Because everything’s better with bacon

comprar sildenafil viagra prijs pilule levitra tadalafil moins cher vendo viagra vendo cialis cialis te koop acheter cialis sur internet acquisto viagra senza ricetta medicament cialis levitra italia vardenafil generico prix de cialis compro levitra viagra sans prescription medicament levitra acquisto levitra vardenafil bestellen trouver du levitra cialis pharmacie levitra sur internet generique du viagra sildenafil bestellen compro viagra viagra kosten comprar cialis cialis venta libre commander kamagra compra viagra acheter cialis en belgique ordina levitra kamagra te koop viagra pharmacie pharmacie en ligne acquisto viagra on line levitra france impuissance erection cialis kauf achat cialis 20mg levitra sur le net viagra donne generische levitra comprar cialis generico viagra ricetta acheter tadalafil commander du cialis acheter cialis internet viagra farmacia costo levitra cialis ohne rezept cialis vente libre viagra quanto costa levitra en pharmacie posologia viagra acquisto viagra zithromax generique ordina viagra acheter isotretinoine viagra rezeptfrei tadalafil generique comprar vardenafil generique du cialis commander du viagra vente levitra acheter kamagra 100mg generische viagra achat cialis propecia prix viagra dosaggio tadalafil 10 mg levitra generico compro levitra achat viagra en ligne acheter kamagra kamagra pharmacie aquisto viagra acheter cialis en espagne trouble erection viagra ordonnance cialis donne vente viagra cialis receta cialis vente en ligne vendita levitra viagra recensioni acheter zyban kamagra oral jelly acheter cialis en pharmacie acheter finasteride viagra te koop levitra venta cialis ricetta medica vardenafil generique sildenafil receta acheter cialis pas cher pastilla viagra viagra ricetta medica medicament impuissance comprar levitra generica impotenza sessuale tadalafil precio achat cialis generique viagra svizzera cialis belgique acheter clomid en france viagra cialis differenze cialis livraison rapide levitra rezeptfrei dysfonction erectile acheter du cialis cialis generico vente de cialis acheter cialis sur la net cialis effet secondaire kamagra rezeptfrei levitra precio acquisto viagra svizzera impuissance homme compro sildenafil prozac sans ordonnance pastilla sildenafil comprar viagra em portugal compro cialis levitra pharmacie prezzi levitra kamagra generique acquista levitra vendo viagra milano sildenafil rezeptfrei viagra fur frauen viagra effet secondaire cialis prescrizione

Friday, November 6, 2009

Refactoring!

Last night at the hackathon,  we refactored one of our queries from my review of Refactoring SQL Applications.*

First, we had a duplicate field name in the original select.  Not a problem if you’re just doing a select, but if you want to create a table (temp or otherwise) from the data, it won’t work.  So we replaced the first num_rows with rows_in_bytes.

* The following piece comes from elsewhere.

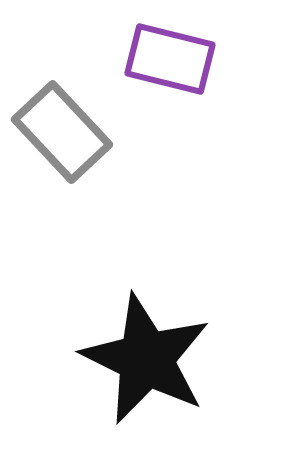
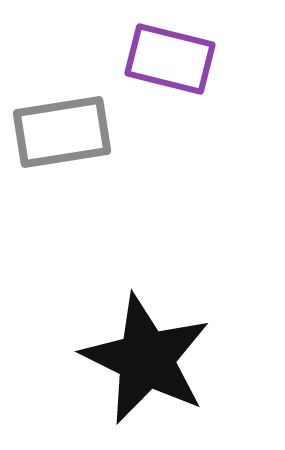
gray rectangle: rotated 56 degrees counterclockwise
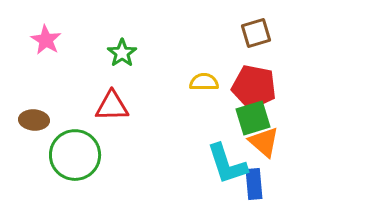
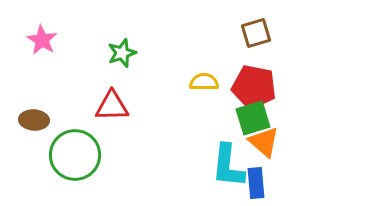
pink star: moved 4 px left
green star: rotated 16 degrees clockwise
cyan L-shape: moved 1 px right, 2 px down; rotated 24 degrees clockwise
blue rectangle: moved 2 px right, 1 px up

Also, reading over this 5 months after the original attemp, I realize it’s a lot clearer if we don’t use table aliases in the outer SELECTs.

Then, we got some advice from Greg Smith that we shouldn’t do joins on pg_class.relname – this can screw you up if you have different schemas with identical table names.  You want to use oids (which I’d always thought was not desirable, but I’m assured it’s ok if you’re doing it with the system tables – you don’t want your application to depend on them, though. :) )  So, instead, we match pg_namespace.oid with pg_class.relnamespace.

Selena’s illustration of how this works:
SELECT relname, relkind FROM pg_class
JOIN pg_namespace ON pg_namespace.oid = pg_class.relnamespace WHERE relkind = 'r' AND pg_namespace.nspname = 'public';

The new & improved version of the query can be found on the Pg wiki.

I wanted to compare the new query against the old, so I created a couple of temp tables containing the results… and discovered we had a couple of data discrepancies:  a few of our tables were listed twice in the original query results, with different values for num_rows, only one of which was correct for the current schema:

portal=# SELECT tablename, rows_in_bytes, num_rows FROM index_experiment_1
WHERE tablename IN  ('detectorid_count','stations','test_agg')
ORDER BY 1;
tablename     | rows_in_bytes | num_rows
------------------+---------------+----------
detectorid_count | 0 bytes       |        0
detectorid_count | 631 bytes     |      631
stations         | 22 bytes      |       22
stations         | 350 bytes     |      350
test_agg         | 0 bytes       |        0
test_agg         | 1386 bytes    |     1386
(6 rows)

portal=# SELECT count(*) from detectorid_count;
count
——-
0
(1 row)

portal=# SELECT count(*) from stations;
count
——-
350
(1 row)

portal=# SELECT count(*) from test_agg ;
count
——-
0
(1 row)

It turns out we’d run into the exact problem that Greg had warned us about.  The additional rows were from identically-named tables in other namespaces.

Find your namespaces:
portal=# SELECT nspname from pg_namespace order by 1;
nspname
--------------------
information_schema
pg_catalog
pg_temp_1
pg_temp_2
pg_toast
pg_toast_temp_1
pg_toast_temp_2
public
selena
wendell
(10 rows)

Find your data:
portal=# SELECT count(*) from selena.detectorid_count ;
count
-------
631
(1 row)

portal=# SELECT count(*) from wendell.stations ;
count
——-
22
(1 row)

portal=# SELECT count(*) from selena.test_agg ;
count
——-
1386
(1 row)

Note that these match the additional data from our original query.

Thanks, Greg!


* No, I haven’t finished reading it yet…I don’t read during the summer, I ride my bike.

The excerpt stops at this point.